### Data for analysis:
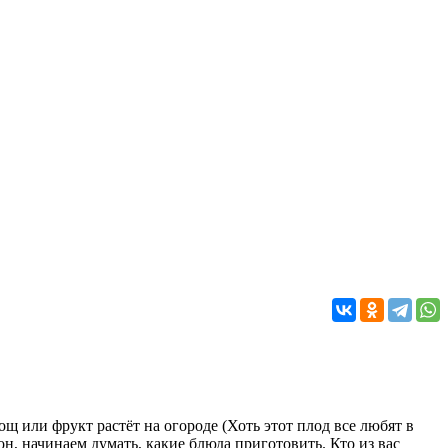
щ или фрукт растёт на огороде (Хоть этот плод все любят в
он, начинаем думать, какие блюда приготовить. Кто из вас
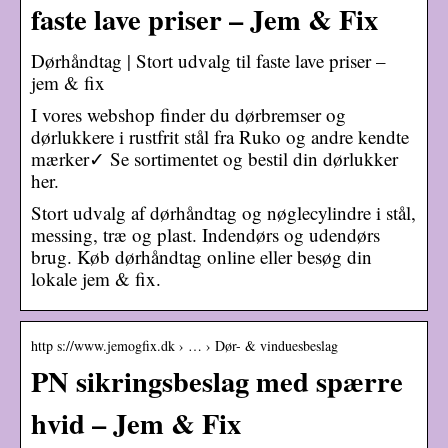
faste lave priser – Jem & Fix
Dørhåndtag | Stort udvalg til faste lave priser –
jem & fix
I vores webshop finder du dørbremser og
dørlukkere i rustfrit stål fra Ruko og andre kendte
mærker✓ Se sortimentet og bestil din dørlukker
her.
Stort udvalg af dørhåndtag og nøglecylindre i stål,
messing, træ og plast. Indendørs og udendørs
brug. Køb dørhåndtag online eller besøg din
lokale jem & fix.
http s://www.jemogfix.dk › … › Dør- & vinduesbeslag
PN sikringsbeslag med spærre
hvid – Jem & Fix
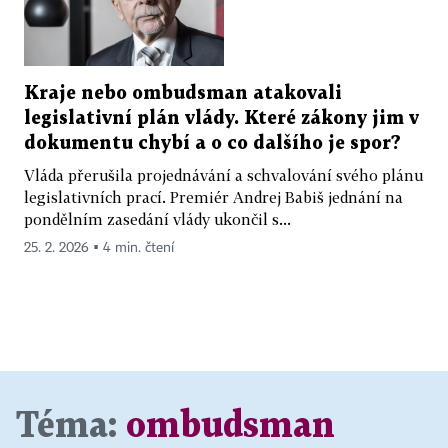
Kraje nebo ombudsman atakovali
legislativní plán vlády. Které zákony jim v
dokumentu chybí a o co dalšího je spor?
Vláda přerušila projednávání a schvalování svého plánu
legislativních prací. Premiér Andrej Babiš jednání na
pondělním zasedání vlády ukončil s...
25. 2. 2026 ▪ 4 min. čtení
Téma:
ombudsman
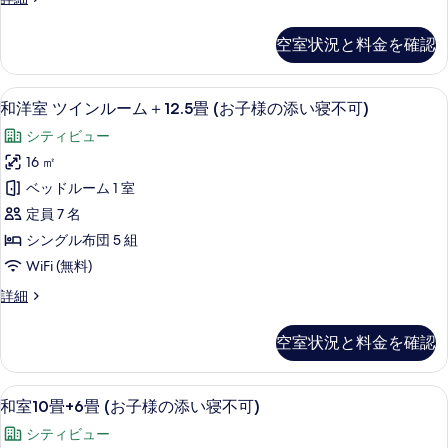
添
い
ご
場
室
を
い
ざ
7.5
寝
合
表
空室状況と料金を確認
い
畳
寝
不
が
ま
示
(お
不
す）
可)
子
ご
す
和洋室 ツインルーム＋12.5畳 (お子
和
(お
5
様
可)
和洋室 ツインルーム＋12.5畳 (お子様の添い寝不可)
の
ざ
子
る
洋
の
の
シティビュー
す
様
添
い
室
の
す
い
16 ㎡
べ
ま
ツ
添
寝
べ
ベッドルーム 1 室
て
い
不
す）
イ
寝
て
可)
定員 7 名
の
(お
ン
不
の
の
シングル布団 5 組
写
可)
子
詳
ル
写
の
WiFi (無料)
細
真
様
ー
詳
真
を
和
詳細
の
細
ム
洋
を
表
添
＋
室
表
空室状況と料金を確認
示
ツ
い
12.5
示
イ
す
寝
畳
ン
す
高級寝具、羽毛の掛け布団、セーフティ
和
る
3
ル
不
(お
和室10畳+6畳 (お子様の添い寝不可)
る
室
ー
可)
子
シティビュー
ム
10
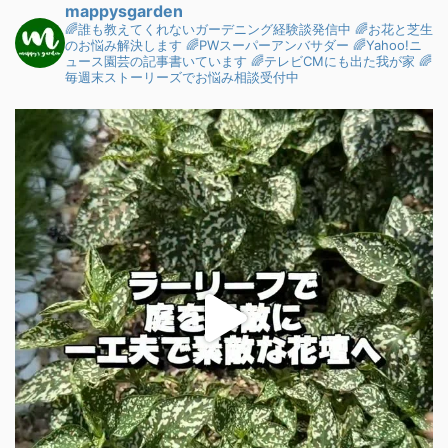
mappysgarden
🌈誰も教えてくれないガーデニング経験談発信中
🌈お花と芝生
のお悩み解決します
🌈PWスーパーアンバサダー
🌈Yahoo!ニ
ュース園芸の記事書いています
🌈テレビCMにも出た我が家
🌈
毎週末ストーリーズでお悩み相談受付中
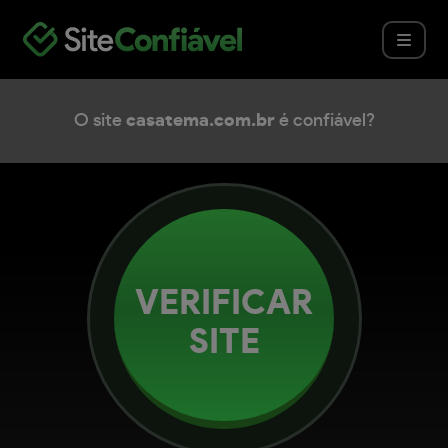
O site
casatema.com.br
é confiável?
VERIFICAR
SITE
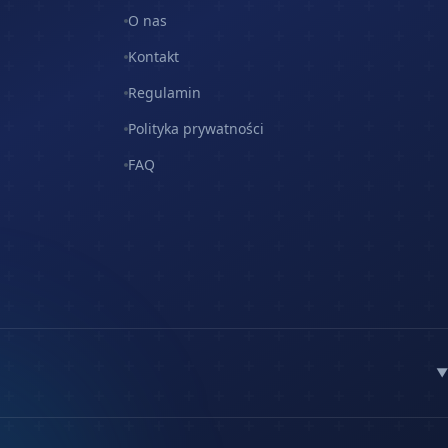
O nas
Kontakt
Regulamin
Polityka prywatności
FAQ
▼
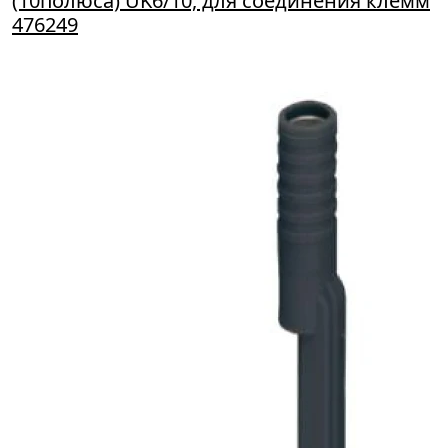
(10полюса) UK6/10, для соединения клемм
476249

### Assignment:
Could you say how many lines in the listing contain the string "Stort"? Only the number, please.

### Answer below:
2